- **WORK INSTRUCTION**:
Return an exact copy of the data, starting at its first line and ending at the line that contains "Curieux·se de découvrir le jonglage ?", minus any pictures.
LISTED ENTRIES: Begin
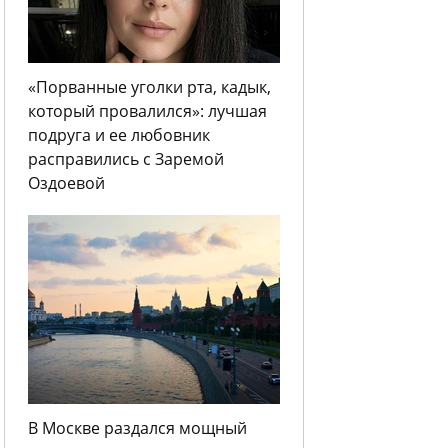
«Порванные уголки рта, кадык,
который провалился»: лучшая
подруга и ее любовник
расправились с Заремой
Оздоевой
В Москве раздался мощный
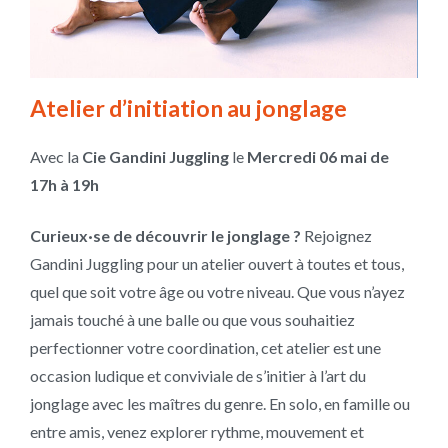
Atelier d’initiation au jonglage
Avec la
Cie Gandini Juggling
le
Mercredi 06 mai de
17h à 19h
Curieux·se de découvrir le jonglage ?
Rejoignez
Gandini Juggling pour un atelier ouvert à toutes et tous,
quel que soit votre âge ou votre niveau. Que vous n’ayez
jamais touché à une balle ou que vous souhaitiez
perfectionner votre coordination, cet atelier est une
occasion ludique et conviviale de s’initier à l’art du
jonglage avec les maîtres du genre. En solo, en famille ou
entre amis, venez explorer rythme, mouvement et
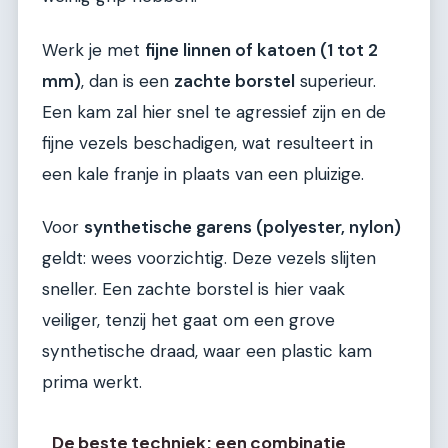
Werk je met
fijne linnen of katoen (1 tot 2
mm)
, dan is een
zachte borstel
superieur.
Een kam zal hier snel te agressief zijn en de
fijne vezels beschadigen, wat resulteert in
een kale franje in plaats van een pluizige.
Voor
synthetische garens (polyester, nylon)
geldt: wees voorzichtig. Deze vezels slijten
sneller. Een zachte borstel is hier vaak
veiliger, tenzij het gaat om een grove
synthetische draad, waar een plastic kam
prima werkt.
De beste techniek: een combinatie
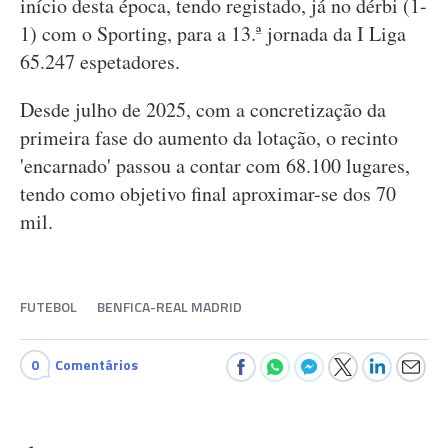
início desta época, tendo registado, já no dérbi (1-
1) com o Sporting, para a 13.ª jornada da I Liga
65.247 espetadores.
Desde julho de 2025, com a concretização da
primeira fase do aumento da lotação, o recinto
'encarnado' passou a contar com 68.100 lugares,
tendo como objetivo final aproximar-se dos 70
mil.
FUTEBOL
BENFICA-REAL MADRID
0
Comentários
LISTED ENTRIES: End
- **ANSWER FOR THIS EXERCISE**:
«Порванные уголки рта, кадык,
который провалился»: лучшая
подруга и ее любовник
расправились с Заремой
Оздоевой
В Москве раздался мощный
Atelier d’initiation au jonglage
Avec la
Cie Gandini Juggling
le
Mercredi 06 mai de
17h à 19h
Curieux·se de découvrir le jonglage ?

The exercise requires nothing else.